**Work order:**
Send back the records exactly as written, with no images.

**Data:**
▼

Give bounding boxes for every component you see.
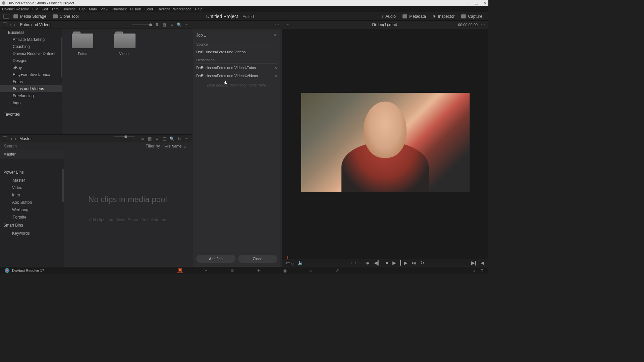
menu-item[interactable]: View	[100, 7, 108, 11]
media-page-icon[interactable]: ▣	[177, 268, 183, 273]
capture-toggle[interactable]: Capture	[459, 14, 485, 19]
edit-page-icon[interactable]: ≡	[229, 268, 235, 273]
menu-item[interactable]: File	[33, 7, 39, 11]
tree-item[interactable]: Affiliate Marketing	[0, 36, 62, 43]
bin-item[interactable]: ⌄Master	[0, 177, 64, 184]
settings-gear-icon[interactable]: ⚙	[480, 268, 484, 273]
thumb-size-slider[interactable]	[132, 24, 152, 25]
step-back-icon[interactable]: ◀▎	[374, 260, 381, 265]
mute-icon[interactable]: 🔈	[298, 260, 304, 265]
drop-hint[interactable]: Drop another destination folder here	[196, 80, 277, 90]
play-icon[interactable]: ▶	[392, 260, 396, 265]
menu-item[interactable]: Workspace	[173, 7, 192, 11]
more-icon[interactable]: ⋯	[275, 22, 279, 27]
stop-icon[interactable]: ■	[385, 260, 388, 265]
home-icon[interactable]: ⌂	[473, 268, 475, 273]
menu-item[interactable]: Timeline	[62, 7, 76, 11]
in-out-icon[interactable]: |◀	[479, 260, 484, 265]
nav-fwd-icon[interactable]: ›	[14, 22, 15, 27]
search-icon[interactable]: 🔍	[169, 136, 174, 141]
loop-icon[interactable]: ↻	[420, 260, 424, 265]
nav-fwd-icon[interactable]: ›	[15, 136, 16, 141]
tree-item[interactable]: Freelancing	[0, 92, 62, 99]
menu-item[interactable]: DaVinci Resolve	[2, 7, 29, 11]
tree-item-active[interactable]: Fotos und Videos	[0, 85, 62, 92]
bin-item[interactable]: Keywords	[0, 230, 64, 237]
destination-path[interactable]: D:\Business\Fotos und Videos\Videos✕	[196, 72, 277, 80]
minimize-button[interactable]: —	[466, 1, 470, 5]
grid-view-icon[interactable]: ▦	[162, 22, 167, 27]
nav-back-icon[interactable]: ‹	[10, 22, 11, 27]
viewer-timeline[interactable]	[282, 256, 488, 259]
audio-toggle[interactable]: ♪Audio	[379, 14, 398, 19]
tree-scrollbar[interactable]	[61, 37, 62, 77]
grid-view-icon[interactable]: ▦	[147, 136, 152, 141]
tree-item[interactable]: Etsy+creative fabrica	[0, 71, 62, 78]
tree-item[interactable]: Ingo	[0, 99, 62, 106]
jump-start-icon[interactable]: ⏮	[365, 260, 370, 265]
clone-button[interactable]: Clone	[238, 255, 277, 263]
fusion-page-icon[interactable]: ✦	[256, 268, 262, 273]
color-page-icon[interactable]: ◉	[282, 268, 288, 273]
folder-item[interactable]: Videos	[111, 34, 138, 56]
cut-page-icon[interactable]: ✂	[203, 268, 209, 273]
bin-item[interactable]: ›Fortnite	[0, 214, 64, 221]
media-storage-toggle[interactable]: Media Storage	[11, 14, 49, 19]
menu-item[interactable]: Playback	[112, 7, 127, 11]
mask-view-icon[interactable]: ▢	[162, 136, 167, 141]
search-icon[interactable]: 🔍	[177, 22, 181, 27]
menu-item[interactable]: Trim	[51, 7, 59, 11]
remove-dest-icon[interactable]: ✕	[274, 74, 277, 78]
thumb-size-slider[interactable]	[114, 136, 135, 137]
inspector-toggle[interactable]: ✷Inspector	[430, 14, 457, 19]
tree-item[interactable]: eBay	[0, 64, 62, 71]
more-icon[interactable]: ⋯	[184, 22, 189, 27]
match-frame-icon[interactable]: ▶|	[471, 260, 476, 265]
menu-item[interactable]: Fairlight	[157, 7, 170, 11]
tree-item[interactable]: Designs	[0, 57, 62, 64]
more-icon[interactable]: ⋯	[481, 22, 485, 27]
tree-item[interactable]: Fotos	[0, 78, 62, 85]
filter-select[interactable]: File Name ⌄	[162, 143, 187, 149]
add-job-button[interactable]: Add Job	[196, 255, 235, 263]
menu-item[interactable]: Clip	[79, 7, 86, 11]
fairlight-page-icon[interactable]: ♪	[308, 268, 314, 273]
close-job-icon[interactable]: ✕	[274, 33, 277, 38]
jump-end-icon[interactable]: ⏭	[412, 260, 416, 265]
search-input[interactable]	[4, 144, 146, 148]
layout-dropdown-icon[interactable]	[3, 14, 9, 19]
tree-root[interactable]: Business	[0, 29, 62, 36]
overlay-toggle-icon[interactable]: ▭⌄	[286, 260, 294, 265]
master-bin[interactable]: Master	[0, 150, 64, 159]
tree-item[interactable]: Coaching	[0, 43, 62, 50]
source-path[interactable]: D:\Business\Fotos und Videos	[196, 48, 277, 56]
close-button[interactable]: ✕	[483, 1, 486, 5]
clone-tool-toggle[interactable]: Clone Tool	[50, 14, 81, 19]
bin-item[interactable]: Abo Button	[0, 199, 64, 206]
remove-dest-icon[interactable]: ✕	[274, 66, 277, 70]
deliver-page-icon[interactable]: ↗	[334, 268, 340, 273]
step-fwd-icon[interactable]: ▎▶	[400, 260, 408, 265]
bin-scrollbar[interactable]	[62, 169, 64, 202]
zoom-fit-dropdown[interactable]: Fit⌄	[369, 22, 384, 28]
bin-item[interactable]: Intro	[0, 191, 64, 199]
panel-menu-icon[interactable]	[3, 22, 7, 27]
maximize-button[interactable]: ▢	[475, 1, 478, 5]
menu-item[interactable]: Color	[145, 7, 153, 11]
menu-item[interactable]: Edit	[42, 7, 48, 11]
strip-view-icon[interactable]: ▭	[140, 136, 145, 141]
bin-item[interactable]: Werbung	[0, 206, 64, 214]
menu-item[interactable]: Help	[195, 7, 203, 11]
playhead-icon[interactable]	[287, 256, 288, 259]
menu-item[interactable]: Mark	[89, 7, 97, 11]
more-icon[interactable]: ⋯	[285, 22, 289, 27]
sort-icon[interactable]: ⇅	[155, 22, 159, 27]
menu-item[interactable]: Fusion	[130, 7, 141, 11]
nav-back-icon[interactable]: ‹	[11, 136, 12, 141]
metadata-toggle[interactable]: Metadata	[400, 14, 429, 19]
bin-item[interactable]: Video	[0, 184, 64, 191]
filter-icon[interactable]: ⎘	[177, 136, 181, 141]
more-icon[interactable]: ⋯	[184, 136, 189, 141]
list-view-icon[interactable]: ≡	[155, 136, 159, 141]
tree-item[interactable]: Davinci Resolve Dateien	[0, 50, 62, 57]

▲

**Problem solution:**
Give bounding boxes for every component you see.
menu-item[interactable]: View	[100, 7, 108, 11]
media-page-icon[interactable]: ▣	[177, 268, 183, 273]
capture-toggle[interactable]: Capture	[459, 14, 485, 19]
edit-page-icon[interactable]: ≡	[229, 268, 235, 273]
menu-item[interactable]: File	[33, 7, 39, 11]
tree-item[interactable]: Affiliate Marketing	[0, 36, 62, 43]
bin-item[interactable]: ⌄Master	[0, 177, 64, 184]
settings-gear-icon[interactable]: ⚙	[480, 268, 484, 273]
thumb-size-slider[interactable]	[132, 24, 152, 25]
step-back-icon[interactable]: ◀▎	[374, 260, 381, 265]
mute-icon[interactable]: 🔈	[298, 260, 304, 265]
drop-hint[interactable]: Drop another destination folder here	[196, 80, 277, 90]
play-icon[interactable]: ▶	[392, 260, 396, 265]
menu-item[interactable]: Workspace	[173, 7, 192, 11]
more-icon[interactable]: ⋯	[275, 22, 279, 27]
stop-icon[interactable]: ■	[385, 260, 388, 265]
home-icon[interactable]: ⌂	[473, 268, 475, 273]
menu-item[interactable]: Timeline	[62, 7, 76, 11]
in-out-icon[interactable]: |◀	[479, 260, 484, 265]
nav-fwd-icon[interactable]: ›	[14, 22, 15, 27]
search-icon[interactable]: 🔍	[169, 136, 174, 141]
loop-icon[interactable]: ↻	[420, 260, 424, 265]
nav-fwd-icon[interactable]: ›	[15, 136, 16, 141]
tree-item[interactable]: Freelancing	[0, 92, 62, 99]
menu-item[interactable]: DaVinci Resolve	[2, 7, 29, 11]
tree-item-active[interactable]: Fotos und Videos	[0, 85, 62, 92]
bin-item[interactable]: Keywords	[0, 230, 64, 237]
destination-path[interactable]: D:\Business\Fotos und Videos\Videos✕	[196, 72, 277, 80]
minimize-button[interactable]: —	[466, 1, 470, 5]
grid-view-icon[interactable]: ▦	[162, 22, 167, 27]
nav-back-icon[interactable]: ‹	[10, 22, 11, 27]
viewer-timeline[interactable]	[282, 256, 488, 259]
audio-toggle[interactable]: ♪Audio	[379, 14, 398, 19]
tree-scrollbar[interactable]	[61, 37, 62, 77]
grid-view-icon[interactable]: ▦	[147, 136, 152, 141]
tree-item[interactable]: Etsy+creative fabrica	[0, 71, 62, 78]
tree-item[interactable]: Ingo	[0, 99, 62, 106]
jump-start-icon[interactable]: ⏮	[365, 260, 370, 265]
clone-button[interactable]: Clone	[238, 255, 277, 263]
fusion-page-icon[interactable]: ✦	[256, 268, 262, 273]
color-page-icon[interactable]: ◉	[282, 268, 288, 273]
folder-item[interactable]: Videos	[111, 34, 138, 56]
cut-page-icon[interactable]: ✂	[203, 268, 209, 273]
bin-item[interactable]: ›Fortnite	[0, 214, 64, 221]
media-storage-toggle[interactable]: Media Storage	[11, 14, 49, 19]
menu-item[interactable]: Playback	[112, 7, 127, 11]
mask-view-icon[interactable]: ▢	[162, 136, 167, 141]
search-icon[interactable]: 🔍	[177, 22, 181, 27]
menu-item[interactable]: Trim	[51, 7, 59, 11]
remove-dest-icon[interactable]: ✕	[274, 74, 277, 78]
thumb-size-slider[interactable]	[114, 136, 135, 137]
inspector-toggle[interactable]: ✷Inspector	[430, 14, 457, 19]
tree-item[interactable]: eBay	[0, 64, 62, 71]
more-icon[interactable]: ⋯	[184, 22, 189, 27]
match-frame-icon[interactable]: ▶|	[471, 260, 476, 265]
menu-item[interactable]: Fairlight	[157, 7, 170, 11]
tree-item[interactable]: Designs	[0, 57, 62, 64]
more-icon[interactable]: ⋯	[481, 22, 485, 27]
tree-item[interactable]: Fotos	[0, 78, 62, 85]
filter-select[interactable]: File Name ⌄	[162, 143, 187, 149]
add-job-button[interactable]: Add Job	[196, 255, 235, 263]
menu-item[interactable]: Clip	[79, 7, 86, 11]
fairlight-page-icon[interactable]: ♪	[308, 268, 314, 273]
close-job-icon[interactable]: ✕	[274, 33, 277, 38]
jump-end-icon[interactable]: ⏭	[412, 260, 416, 265]
search-input[interactable]	[4, 144, 146, 148]
layout-dropdown-icon[interactable]	[3, 14, 9, 19]
tree-root[interactable]: Business	[0, 29, 62, 36]
overlay-toggle-icon[interactable]: ▭⌄	[286, 260, 294, 265]
master-bin[interactable]: Master	[0, 150, 64, 159]
tree-item[interactable]: Coaching	[0, 43, 62, 50]
source-path[interactable]: D:\Business\Fotos und Videos	[196, 48, 277, 56]
close-button[interactable]: ✕	[483, 1, 486, 5]
clone-tool-toggle[interactable]: Clone Tool	[50, 14, 81, 19]
bin-item[interactable]: Abo Button	[0, 199, 64, 206]
remove-dest-icon[interactable]: ✕	[274, 66, 277, 70]
deliver-page-icon[interactable]: ↗	[334, 268, 340, 273]
step-fwd-icon[interactable]: ▎▶	[400, 260, 408, 265]
bin-scrollbar[interactable]	[62, 169, 64, 202]
zoom-fit-dropdown[interactable]: Fit⌄	[369, 22, 384, 28]
bin-item[interactable]: Intro	[0, 191, 64, 199]
panel-menu-icon[interactable]	[3, 22, 7, 27]
maximize-button[interactable]: ▢	[475, 1, 478, 5]
menu-item[interactable]: Color	[145, 7, 153, 11]
menu-item[interactable]: Edit	[42, 7, 48, 11]
strip-view-icon[interactable]: ▭	[140, 136, 145, 141]
bin-item[interactable]: Werbung	[0, 206, 64, 214]
menu-item[interactable]: Help	[195, 7, 203, 11]
playhead-icon[interactable]	[287, 256, 288, 259]
menu-item[interactable]: Mark	[89, 7, 97, 11]
more-icon[interactable]: ⋯	[285, 22, 289, 27]
sort-icon[interactable]: ⇅	[155, 22, 159, 27]
menu-item[interactable]: Fusion	[130, 7, 141, 11]
nav-back-icon[interactable]: ‹	[11, 136, 12, 141]
metadata-toggle[interactable]: Metadata	[400, 14, 429, 19]
bin-item[interactable]: Video	[0, 184, 64, 191]
filter-icon[interactable]: ⎘	[177, 136, 181, 141]
more-icon[interactable]: ⋯	[184, 136, 189, 141]
list-view-icon[interactable]: ≡	[155, 136, 159, 141]
tree-item[interactable]: Davinci Resolve Dateien	[0, 50, 62, 57]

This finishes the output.